After upgrading from 7.1.4 to 7.1.5, many transactions are suspended on one node

Note:
This topic has been translated from a Chinese forum by GPT and might contain errors.

Original topic: 7.1.4升级到7.1.5后一个节点挂起很多事物

| username: Mingdr

[Test Environment] TiDB
[TiDB Version] 7.1.5
[Reproduction Path] Upgrade from 7.1.4 to 7.1.5
[Encountered Issue: Phenomenon and Impact]
Many transactions are suspended:


Most of them are on this node.
The tikv log of this node:

It doesn’t seem to be a problem. How can I determine what these connections are doing?

| username: ziptoam | Original post link

See if there are more detailed logs, and check who initiated the transaction.

| username: xfworld | Original post link

Compact, standard job tasks

But, what kind of machine is 192.168.0.241? Why are there a bunch of Sleep Sessions?

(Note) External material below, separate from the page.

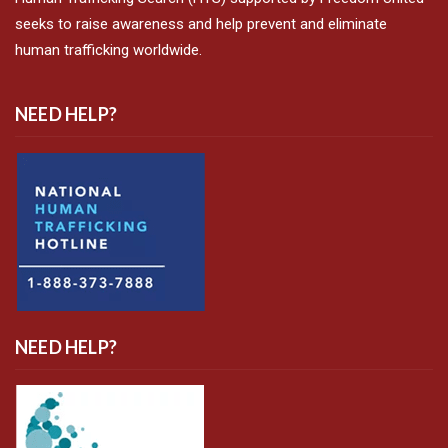
seeks to raise awareness and help prevent and eliminate
human trafficking worldwide.
NEED HELP?
NEED HELP?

| username: Mingdr | Original post link

I haven’t noticed any anomalies in daily use, but there are always many connections. This is a test database, and I’m the only one using it:

| username: Mingdr | Original post link

This machine only serves as a KV node, it’s just very strange why it always has

| username: xfworld | Original post link

No big issue, compact is automatic.

What I’m curious about: why are there 4 TiKV instances? An even number?

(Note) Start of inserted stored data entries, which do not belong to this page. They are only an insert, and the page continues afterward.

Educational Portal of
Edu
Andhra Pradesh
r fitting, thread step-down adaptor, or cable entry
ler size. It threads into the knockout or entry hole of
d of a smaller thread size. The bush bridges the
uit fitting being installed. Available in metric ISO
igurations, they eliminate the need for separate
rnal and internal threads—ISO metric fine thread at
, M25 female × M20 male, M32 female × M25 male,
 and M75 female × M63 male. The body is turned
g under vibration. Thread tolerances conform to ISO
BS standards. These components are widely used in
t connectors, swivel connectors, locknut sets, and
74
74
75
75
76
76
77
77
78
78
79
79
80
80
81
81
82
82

| username: zhanggame1 | Original post link

TiKV instances can be an even number, the number of replicas is generally odd, and the number of TiKV instances should be greater than or equal to the number of replicas.

| username: Mingdr | Original post link

But why is only that one node compacting?

| username: xfworld | Original post link

Is it possible that the number of replicas is not configured properly, causing data skew?

TiKV compaction is quite common, and TiDB GC will trigger this event…
The event will drive all TiKV nodes to compact.

| username: Mingdr | Original post link

No way, isn’t it fine as long as it’s greater than three? And I’ve upgraded all the way from 7.1.0, and this has never happened before.

| username: WalterWj | Original post link

It feels like the connection is suspended. It is possible that the front-end connection has already been disconnected, meaning it connected but did nothing. This has nothing to do with the database. If it doesn’t work, try restarting the tidb-server to actively disconnect it, or use kill tidb session_id to terminate it.

| username: Mingdr | Original post link

It’s the same. I killed it first, and it immediately reconnected. Then I restarted the cluster, and there were still these connections.

| username: WalterWj | Original post link

That definitely has nothing to do with the database. This is the frontend creating the connection. It’s caused by long connections.

| username: Mingdr | Original post link

The question is why all the connections are generated by this node, which is a KV node.

| username: WalterWj | Original post link

Is there HAProxy or an application above? TiKV will not connect to the TiDB server.

| username: Mingdr | Original post link

Found the reason, deployed a DM service.